(Records to use)

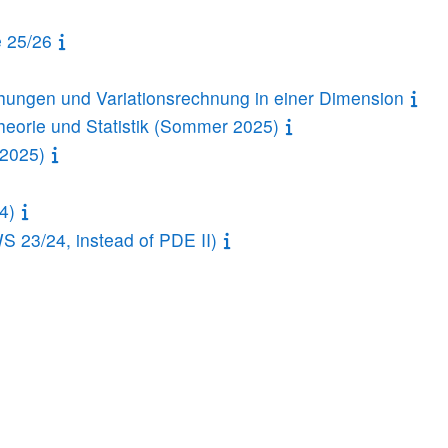
e 25/26
chungen und Variationsrechnung in einer Dimension
theorie und Statistik (Sommer 2025)
2025)
4)
(WS 23/24, instead of PDE II)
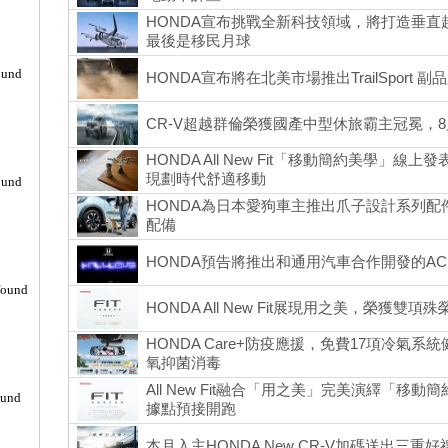
HONDA宣布挑戰全新科技領域，將打造垂
最後是移民月球
ound
HONDA宣布將在北美市場推出TrailSport
CR-V超越群倫榮獲國產中型休旅霸主冠冕，8月
HONDA All New Fit「移動簡約美學」
現劃時代舒適移動
ound
HONDA為日本愛狗車主推出爪子設計系列
配備
HONDA預告將推出和通用汽車合作開發的AC
found
HONDA All New Fit展現用之美，榮獲雙項
HONDA Care+防疫應援，免費17項冷氣
氧抑菌消毒
All New Fit融合「用之美」完美演繹「移
ound
據點預接開跑
本月入主HONDA New CR-V加碼送出三重好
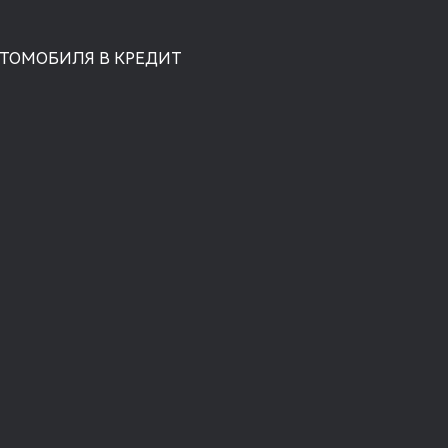
ВТОМОБИЛЯ В КРЕДИТ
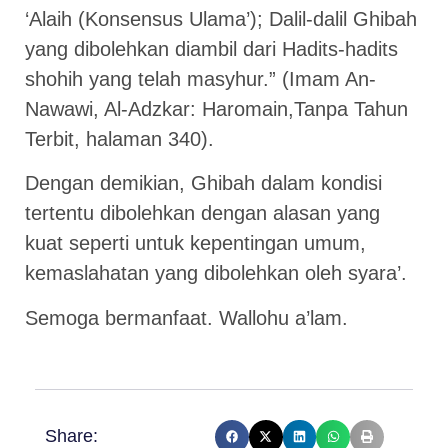
‘Alaih (Konsensus Ulama’); Dalil-dalil Ghibah
yang dibolehkan diambil dari Hadits-hadits
shohih yang telah masyhur.” (Imam An-
Nawawi, Al-Adzkar: Haromain,Tanpa Tahun
Terbit, halaman 340).
Dengan demikian, Ghibah dalam kondisi
tertentu dibolehkan dengan alasan yang
kuat seperti untuk kepentingan umum,
kemaslahatan yang dibolehkan oleh syara’.
Semoga bermanfaat. Wallohu a’lam.
Share:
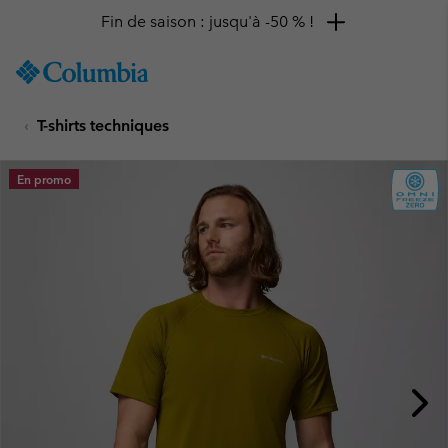
Fin de saison : jusqu'à -50 % !
SKIP
Columbia
TO
Sportswear
CONTENT
T-shirts techniques
SKIP
TO
MAIN
En promo
NAV
SKIP
TO
SEARCH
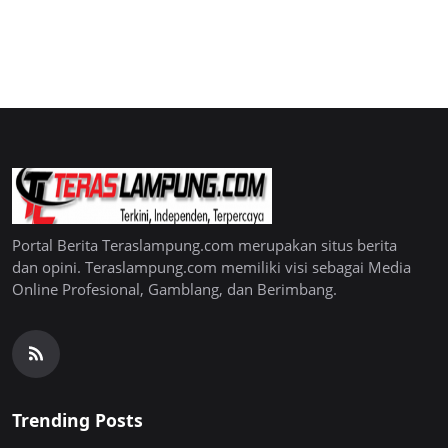
Portal Berita Teraslampung.com merupakan situs berita
dan opini. Teraslampung.com memiliki visi sebagai Media
Online Profesional, Gamblang, dan Berimbang.
Trending Posts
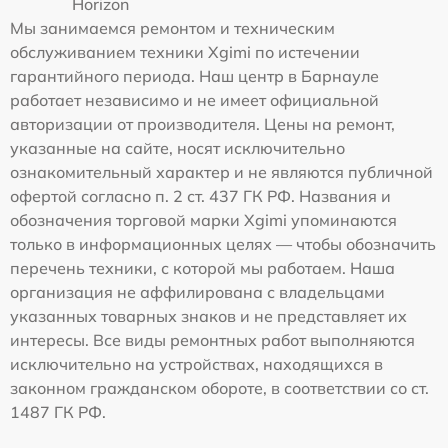
Horizon
Мы занимаемся ремонтом и техническим
обслуживанием техники Xgimi по истечении
гарантийного периода. Наш центр в Барнауле
работает независимо и не имеет официальной
авторизации от производителя. Цены на ремонт,
указанные на сайте, носят исключительно
ознакомительный характер и не являются публичной
офертой согласно п. 2 ст. 437 ГК РФ. Названия и
обозначения торговой марки Xgimi упоминаются
только в информационных целях — чтобы обозначить
перечень техники, с которой мы работаем. Наша
организация не аффилирована с владельцами
указанных товарных знаков и не представляет их
интересы. Все виды ремонтных работ выполняются
исключительно на устройствах, находящихся в
законном гражданском обороте, в соответствии со ст.
1487 ГК РФ.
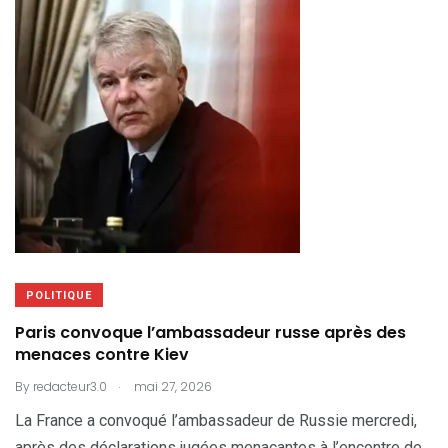
POLITIQUE
Paris convoque l’ambassadeur russe après des
menaces contre Kiev
.
By
redacteur3.0
mai 27, 2026
La France a convoqué l’ambassadeur de Russie mercredi,
après des déclarations jugées menaçantes à l’encontre de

(End Records to use)

§ **Problem requirements**
In the copy, include each entry exactly as written and none of the pictures.

§ **Task result**
e 25/26
chungen und Variationsrechnung in einer Dimension
theorie und Statistik (Sommer 2025)
2025)
4)
(WS 23/24, instead of PDE II)
HONDA宣布挑戰全新科技領域，將打造垂
最後是移民月球
ound
HONDA宣布將在北美市場推出TrailSport
CR-V超越群倫榮獲國產中型休旅霸主冠冕，8月
HONDA All New Fit「移動簡約美學」
現劃時代舒適移動
ound
HONDA為日本愛狗車主推出爪子設計系列
配備
HONDA預告將推出和通用汽車合作開發的AC
found
HONDA All New Fit展現用之美，榮獲雙項
HONDA Care+防疫應援，免費17項冷氣
氧抑菌消毒
All New Fit融合「用之美」完美演繹「移
ound
據點預接開跑
本月入主HONDA New CR-V加碼送出三重好
ВТОМОБИЛЯ В КРЕДИТ
‘Alaih (Konsensus Ulama’); Dalil-dalil Ghibah
yang dibolehkan diambil dari Hadits-hadits
shohih yang telah masyhur.” (Imam An-
Nawawi, Al-Adzkar: Haromain,Tanpa Tahun
Terbit, halaman 340).
Dengan demikian, Ghibah dalam kondisi
tertentu dibolehkan dengan alasan yang
kuat seperti untuk kepentingan umum,
kemaslahatan yang dibolehkan oleh syara’.
Semoga bermanfaat. Wallohu a’lam.
Share:
Fin de saison : jusqu'à -50 % !
SKIP
Columbia
TO
Sportswear
CONTENT
T-shirts techniques
SKIP
TO
MAIN
En promo
NAV
SKIP
TO
SEARCH
Portal Berita Teraslampung.com merupakan situs berita
dan opini. Teraslampung.com memiliki visi sebagai Media
Online Profesional, Gamblang, dan Berimbang.
Trending Posts
Horizon
Мы занимаемся ремонтом и техническим
обслуживанием техники Xgimi по истечении
гарантийного периода. Наш центр в Барнауле
работает независимо и не имеет официальной
авторизации от производителя. Цены на ремонт,
указанные на сайте, носят исключительно
ознакомительный характер и не являются публичной
офертой согласно п. 2 ст. 437 ГК РФ. Названия и
обозначения торговой марки Xgimi упоминаются
только в информационных целях — чтобы обозначить
перечень техники, с которой мы работаем. Наша
организация не аффилирована с владельцами
указанных товарных знаков и не представляет их
интересы. Все виды ремонтных работ выполняются
исключительно на устройствах, находящихся в
законном гражданском обороте, в соответствии со ст.
1487 ГК РФ.
POLITIQUE
Paris convoque l’ambassadeur russe après des
menaces contre Kiev
.
By
redacteur3.0
mai 27, 2026
La France a convoqué l’ambassadeur de Russie mercredi,
après des déclarations jugées menaçantes à l’encontre de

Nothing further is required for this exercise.